I’m overriding cuda() in a custom module, and for some reason it’s not getting called from other modules containing my module. Here’s a minimal(ish) example:

import torch
from torch import nn

class Layer(nn.Module):

    def cuda(self, device_id=None):
        print('  CUDA')
        self.use_cuda = True
        super().cuda(device_id)

    def __init__(self):
        super().__init__()

        self.use_cuda = False

class Outer(nn.Module): # Module containing a Layer
    def __init__(self):
        super().__init__()

        self.inner = Layer()

print('sequential model:')

model = nn.Sequential(Layer())
model.cuda() # ! nothing printed

print('module containting Layer:')

model = Outer()
model.cuda() # ! nothing printed

print('calling apply myself:')

model = Outer()
model.apply(lambda t : t.cuda())

print('calling cuda() directly:')

model = Layer()
model.cuda()

This leads to the following output:

sequential model:
module containting Layer:
calling apply myself:
  CUDA
calling cuda() directly:
  CUDA

The difference seems to be that _apply() (which is used under the hood in cuda() doesn’t apply the passed lambda to the module itself, but only to its members.

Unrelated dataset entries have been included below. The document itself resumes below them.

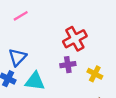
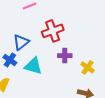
red cross: (75, 39) -> (53, 31), moved

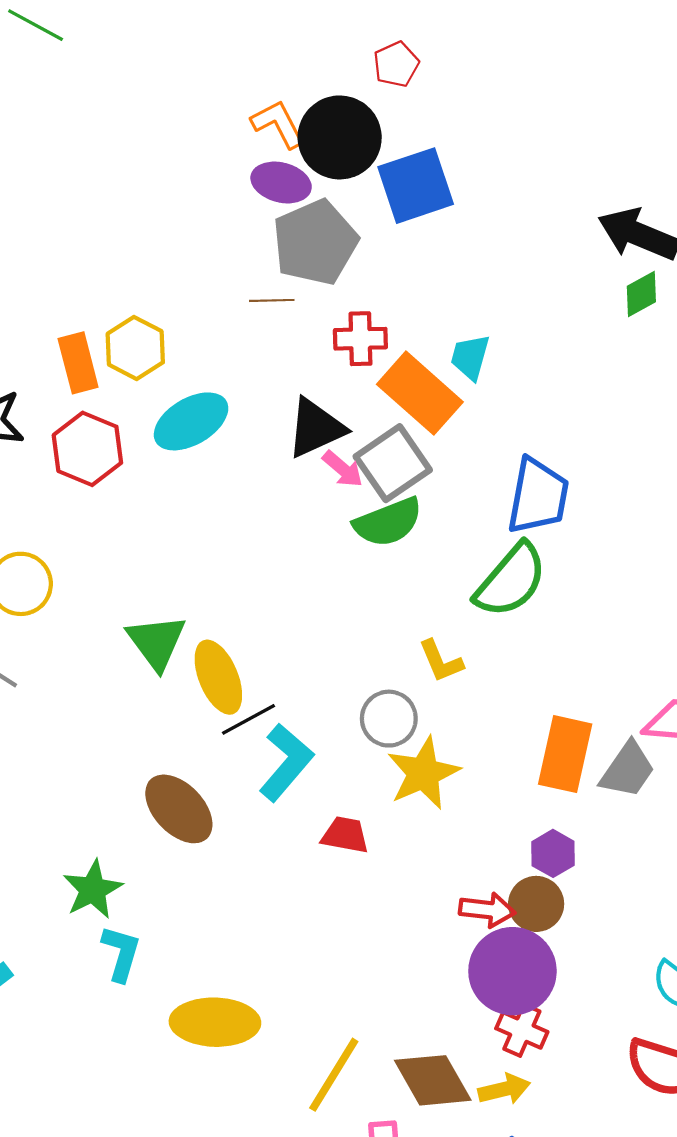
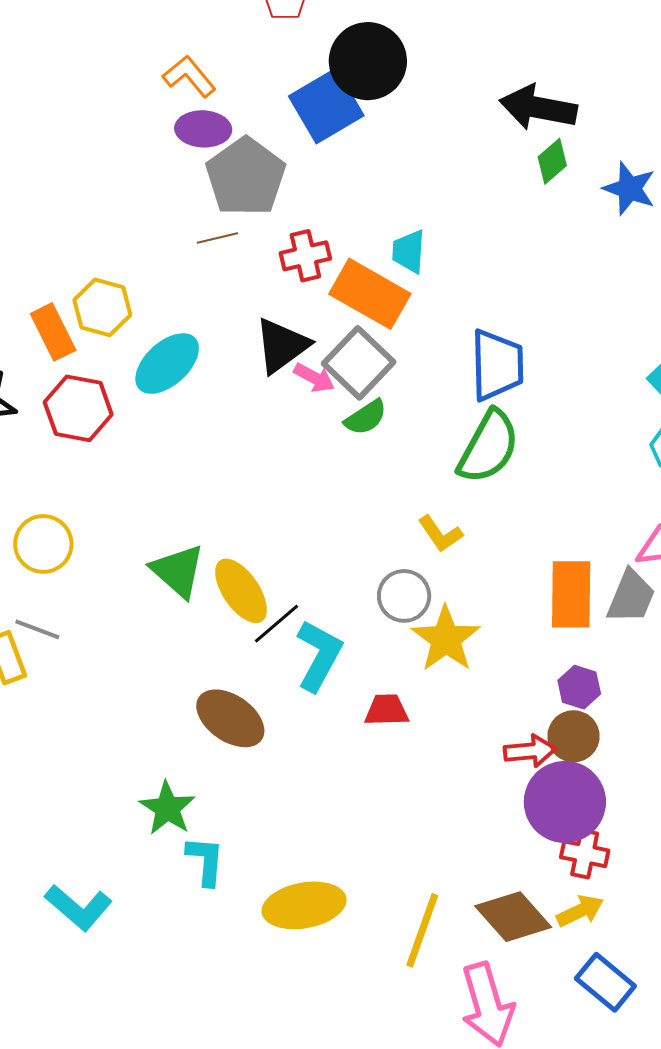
black circle: (340, 137) -> (368, 61), moved
green semicircle: (388, 522) -> (366, 417), size x0.7

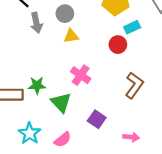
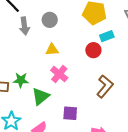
yellow triangle: (71, 36) -> (52, 50), moved
green triangle: (61, 102) -> (40, 96), turned 30
purple square: (97, 119) -> (70, 113), turned -35

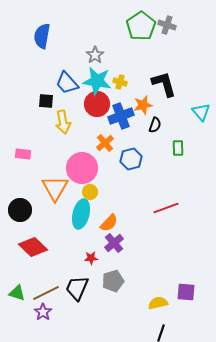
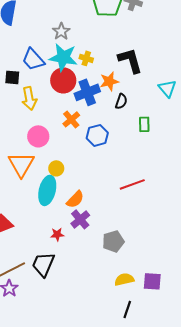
pink circle: (82, 168) -> (38, 136), moved, size x0.7
gray pentagon: (113, 281) -> (113, 241), moved
purple square: (186, 292) -> (152, 281), moved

Is this desired behavior? My use case is that I’m creating some tensors on the fly, whose shape depends on the input. I need to keep track of whether the module has been cuda’d, so I can create the right kind of tensor. Is there a better way to do this?

From the look of the code, cuda() is never called directly on modules. Instead they are called on the parameters of the modules.

So you can try to track the cuda status of the parameters of your layer.